**Action item**
Please repeat each line from the one holding "Réparation et habillage de cheminée Armoy" through the final line of the data, exactly as it stands, with no pictures.
====== Data in this exercise ======
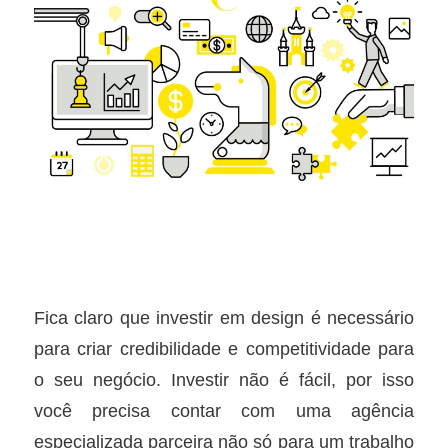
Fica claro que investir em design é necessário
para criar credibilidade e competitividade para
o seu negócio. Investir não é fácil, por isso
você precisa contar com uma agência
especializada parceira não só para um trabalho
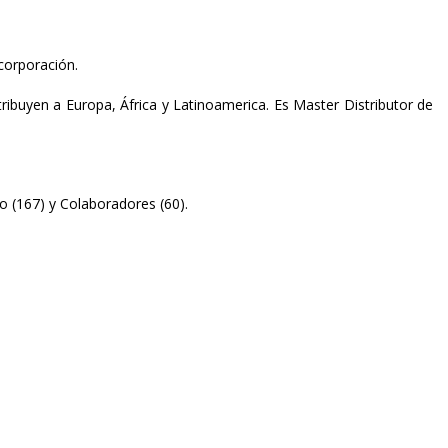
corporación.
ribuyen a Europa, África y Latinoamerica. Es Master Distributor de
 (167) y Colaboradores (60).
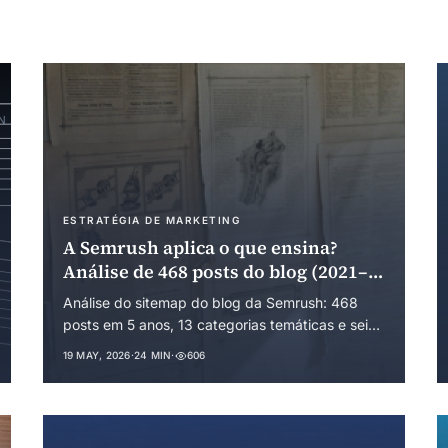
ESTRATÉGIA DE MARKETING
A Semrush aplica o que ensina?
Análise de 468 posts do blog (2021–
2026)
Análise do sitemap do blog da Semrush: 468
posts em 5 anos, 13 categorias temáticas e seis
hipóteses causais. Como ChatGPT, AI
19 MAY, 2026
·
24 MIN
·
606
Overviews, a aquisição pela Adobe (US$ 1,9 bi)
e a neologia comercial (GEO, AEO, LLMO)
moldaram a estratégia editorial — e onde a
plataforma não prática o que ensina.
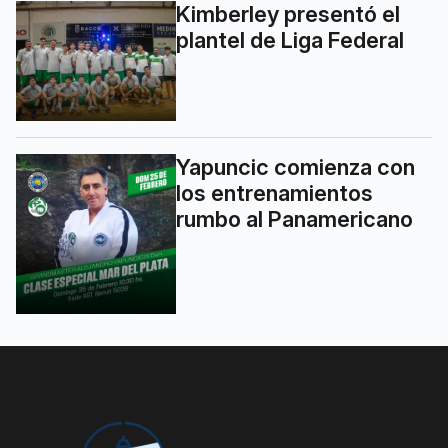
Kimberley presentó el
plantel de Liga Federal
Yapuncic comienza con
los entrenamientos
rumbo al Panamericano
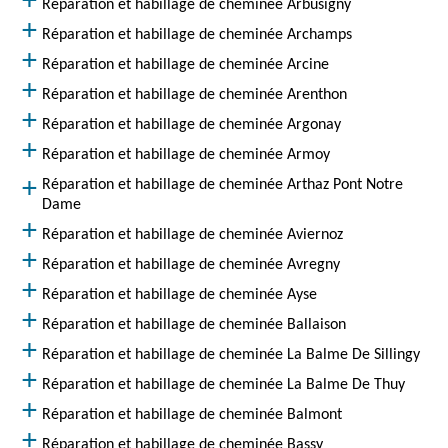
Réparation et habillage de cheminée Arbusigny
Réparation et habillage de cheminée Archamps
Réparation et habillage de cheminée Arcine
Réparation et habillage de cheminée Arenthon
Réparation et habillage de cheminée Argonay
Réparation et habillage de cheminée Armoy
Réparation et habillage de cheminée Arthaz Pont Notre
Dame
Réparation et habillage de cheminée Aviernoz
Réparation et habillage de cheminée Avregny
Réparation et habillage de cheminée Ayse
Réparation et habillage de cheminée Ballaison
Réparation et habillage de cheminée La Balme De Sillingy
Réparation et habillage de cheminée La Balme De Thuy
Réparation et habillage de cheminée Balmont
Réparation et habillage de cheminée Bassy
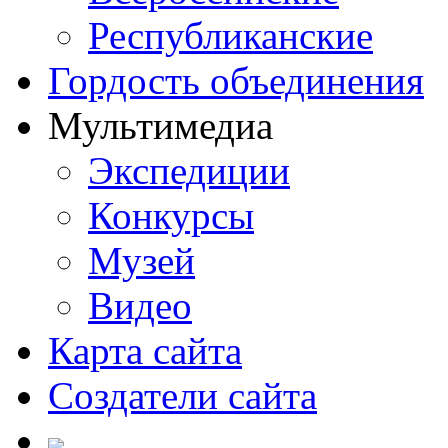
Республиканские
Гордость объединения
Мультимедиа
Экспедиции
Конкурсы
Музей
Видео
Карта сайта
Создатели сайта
======
**Task response**
Réparation et habillage de cheminée Armoy
Réparation et habillage de cheminée Arthaz Pont Notre
Dame
Réparation et habillage de cheminée Aviernoz
Réparation et habillage de cheminée Avregny
Réparation et habillage de cheminée Ayse
Réparation et habillage de cheminée Ballaison
Réparation et habillage de cheminée La Balme De Sillingy
Réparation et habillage de cheminée La Balme De Thuy
Réparation et habillage de cheminée Balmont
Réparation et habillage de cheminée Bassy
Республиканские
Гордость объединения
Мультимедиа
Экспедиции
Конкурсы
Музей
Видео
Карта сайта
Создатели сайта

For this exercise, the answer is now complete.